High-entropy alloys (HEAs) typically contain four or more principle elements in equimolar amounts. We have recently discovered the first bcc HEA-based hydride with reversible hydrogen storage capacity at room-temperature, TiVCrNbH8. In addition, this material excels at many of the traditional showstoppers for applied hydrogen storage in intermetallic hydrides, i.e. degradation after repeated hydrogen absorption/desorption cycling, surface passivation and slow hydrogen sorption kinetics. This material is therefore promising as a future hydrogen storage material. However, the reversible capacity is 1.96 wt.% H2 while the full capacity in TiVCrNbH8 is 3.14 wt.% H2. This means that there are certain interstitial sites within the metal matrix where the H-atoms are bound more tightly than others. If these sites can be destabilized, the full hydrogen storage capacity of would become accessible.

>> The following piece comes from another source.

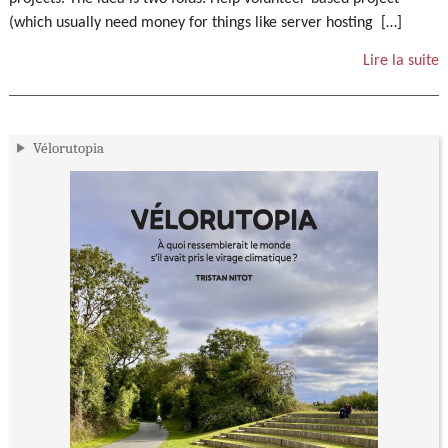
(which usually need money for things like server hosting […]
Lire la suite
Vélorutopia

高熵合金（High-entropy alloys, HEAs）通常包含四种及以上等摩尔比的主元元素。我们近期首次发现了具备室温可逆储氢能力的体心立方（body-centered cubic, bcc）基高熵合金氢化物TiVCrNbH8。该材料可有效解决金属间化合物氢化物实用化储氢领域长期存在的多项传统瓶颈：反复吸放氢循环后的性能衰减、表面钝化以及氢吸放动力学迟缓问题。因此，该材料有望成为未来极具应用潜力的储氢候选材料。然而，其可逆储氢容量仅为1.96 wt.% H₂，而TiVCrNbH8的理论总储氢容量可达3.14 wt.% H₂。这表明该金属基体中存在部分氢原子结合强度高于其他位点的间隙位置。若能弱化这些位点的氢结合作用，便可充分释放该材料的全部储氢潜力。